Re: Soft lockup issue in Linux 4.1.9

2015-10-17 Thread Greg Kroah-Hartman
On Sat, Oct 03, 2015 at 09:14:16PM +0200, Thomas D. wrote:
> Hi,
> 
> Holger Hoffstätte wrote:
> > Greg, any chance you can drop this into the pending 4.1.10? Otherwise people
> > will get another broken release.
> 
> For me it looks like the request was too late, the patch is not included
> in 4.1.10. So don't forget to re-apply the patch when doing the upgrade.
> 
> Greg, do you need a dedicated inclusion request for
> http://git.kernel.org/cgit/linux/kernel/git/torvalds/linux.git/commit/?id=83fccfc3940c4a2db90fd7e7079f5b465cd8c6af
> in 4.1.x or is it already on your list?

Now applied, thanks.

greg k-h
--
To unsubscribe from this list: send the line "unsubscribe netdev" in
the body of a message to majord...@vger.kernel.org
More majordomo info at  http://vger.kernel.org/majordomo-info.html


Re: Soft lockup issue in Linux 4.1.9

2015-10-03 Thread Thomas D.
Hi,

Holger Hoffstätte wrote:
> Greg, any chance you can drop this into the pending 4.1.10? Otherwise people
> will get another broken release.

For me it looks like the request was too late, the patch is not included
in 4.1.10. So don't forget to re-apply the patch when doing the upgrade.
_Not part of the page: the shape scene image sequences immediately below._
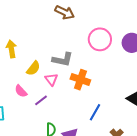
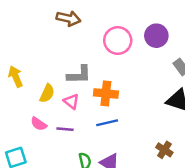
purple line: (41, 100) -> (65, 129), turned 56
blue line: (95, 112) -> (107, 123), moved, turned 60

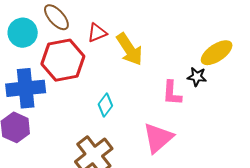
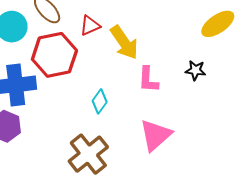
yellow ellipse: (217, 53) -> (218, 24), moved
pink L-shape: (172, 93) -> (148, 80), moved

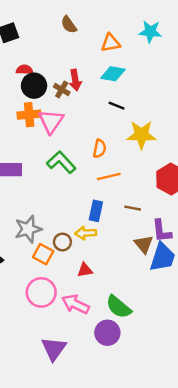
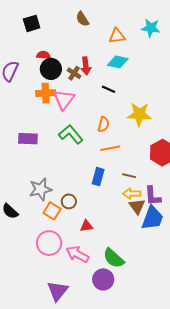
black line: (117, 106) -> (109, 89), moved
yellow arrow: (86, 233) -> (132, 194), moved

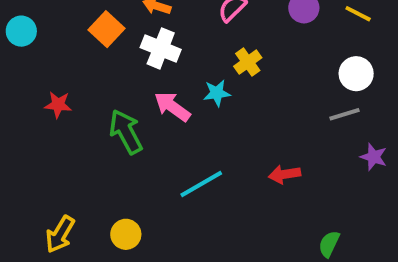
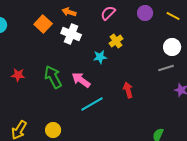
red star: (58, 105) -> (18, 75), moved
pink arrow: (172, 107) -> (81, 80), moved
red arrow: (285, 174) -> (128, 90), moved, turned 84

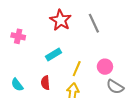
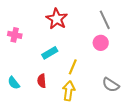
gray line: (94, 23) -> (105, 20), moved
pink circle: (105, 67) -> (101, 43), moved

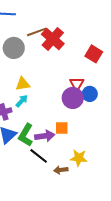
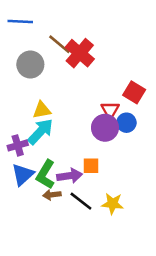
brown line: (37, 32) -> (59, 44), turned 60
red square: (94, 54) -> (134, 92), moved
cyan arrow: (22, 101) -> (40, 132), size x1.6
black line: (39, 156) -> (81, 201), moved
brown arrow: (61, 170) -> (52, 195), moved

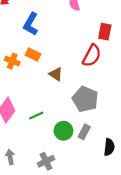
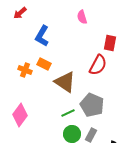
brown triangle: (56, 74) -> (65, 82), size x1.6
green line: (36, 116) -> (68, 113), moved

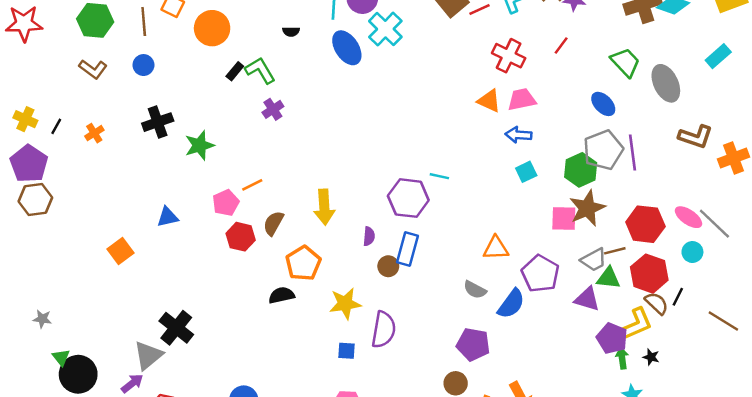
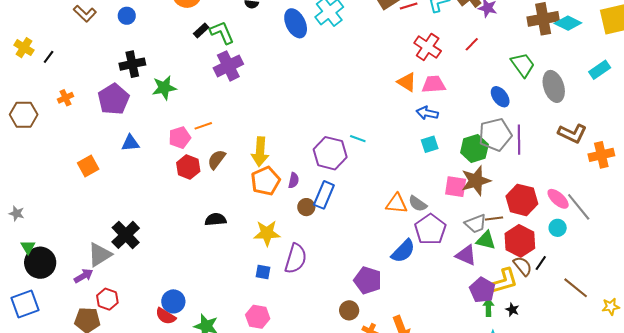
purple cross: (273, 109) -> (228, 66), size x1.6
orange cross: (94, 133) -> (66, 98), moved
purple pentagon: (29, 164) -> (114, 99), moved
orange pentagon: (303, 263) -> (266, 181), moved
gray semicircle: (475, 290) -> (418, 204), moved

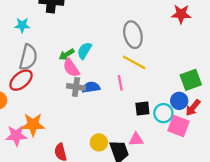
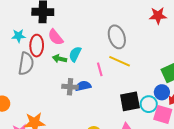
green arrow: (67, 54) -> (60, 59), turned 48
pink semicircle: (71, 68) -> (56, 37), moved
red ellipse: (21, 80) -> (37, 46), moved, turned -45
pink line: (120, 83) -> (100, 69), moved
black square: (142, 108) -> (130, 101), size x1.5

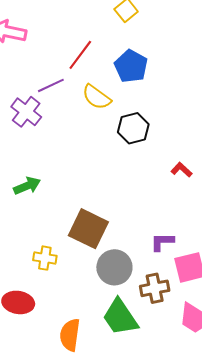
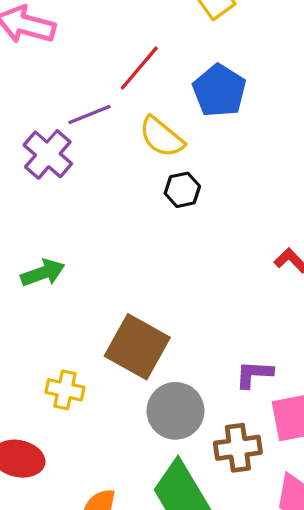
black hexagon: (133, 128) -> (182, 190), moved, size x0.7

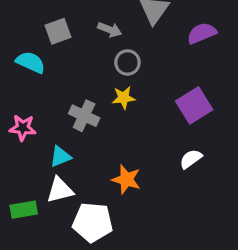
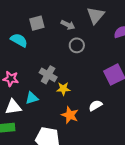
yellow star: (124, 98) -> (63, 89), moved
white semicircle: (191, 159) -> (95, 106), moved
white triangle: (60, 190) -> (13, 107), moved

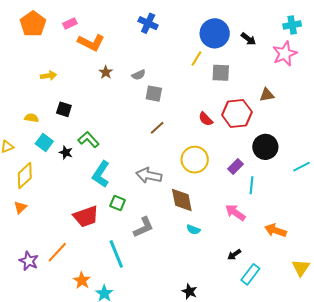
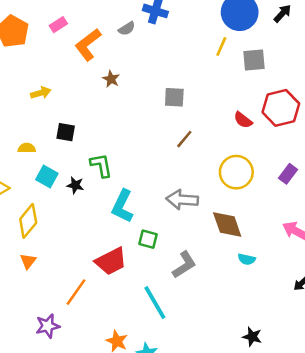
black arrow: (248, 39) -> (282, 13), turned -77
orange L-shape: (91, 43) -> (88, 45), turned 124
gray semicircle: (139, 75) -> (127, 29), moved
green L-shape: (89, 140) -> (101, 165), turned 40
orange line: (57, 252) -> (76, 292), moved
purple star: (29, 261) -> (48, 326), turned -30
Greg, do you need a dedicated inclusion request for
http://git.kernel.org/cgit/linux/kernel/git/torvalds/linux.git/commit/?id=83fccfc3940c4a2db90fd7e7079f5b465cd8c6af
in 4.1.x or is it already on your list?


-Thomas



--
To unsubscribe from this list: send the line "unsubscribe netdev" in
the body of a message to majord...@vger.kernel.org
More majordomo info at  http://vger.kernel.org/majordomo-info.html


Re: Soft lockup issue in Linux 4.1.9

2015-10-02 Thread Andre Tomt

On 01. okt. 2015 13:52, Eric Dumazet wrote:

On Thu, Oct 1, 2015 at 4:43 AM, Holger Hoffstätte
 wrote:

On 10/01/15 13:29, Eric Dumazet wrote:



commit 83fccfc3940c4a2db90fd7e7079f5b465cd8c6af
Author: Eric Dumazet 
Date:   Thu Aug 13 15:44:51 2015 -0700

 inet: fix potential deadlock in reqsk_queue_unlink()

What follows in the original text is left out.